▸ Material to process:

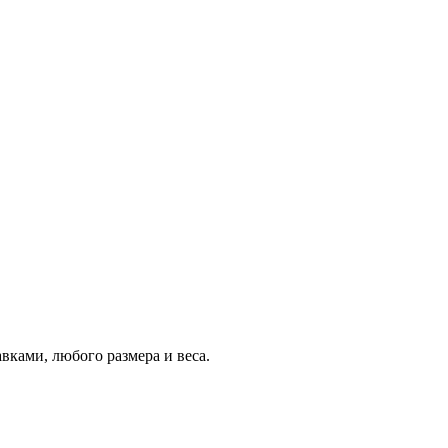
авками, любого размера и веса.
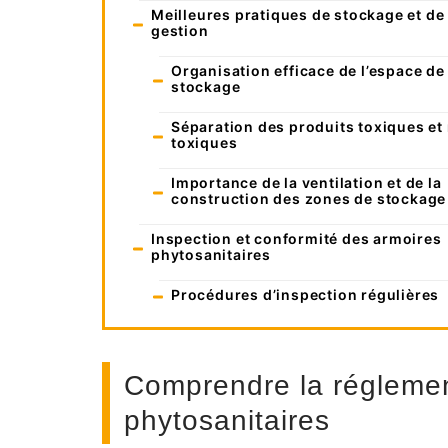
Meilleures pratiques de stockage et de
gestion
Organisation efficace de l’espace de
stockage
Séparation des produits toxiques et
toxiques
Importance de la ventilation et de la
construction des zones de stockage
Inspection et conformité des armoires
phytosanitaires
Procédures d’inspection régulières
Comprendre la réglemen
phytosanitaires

▸ What you have to do: Reproduce exactly the line containing "Importance de la ventilation et de la" and all lines after it through the end of the listing above; leave out every earlier line.

▸ Result of the task:
Importance de la ventilation et de la
construction des zones de stockage
Inspection et conformité des armoires
phytosanitaires
Procédures d’inspection régulières
Comprendre la réglemen
phytosanitaires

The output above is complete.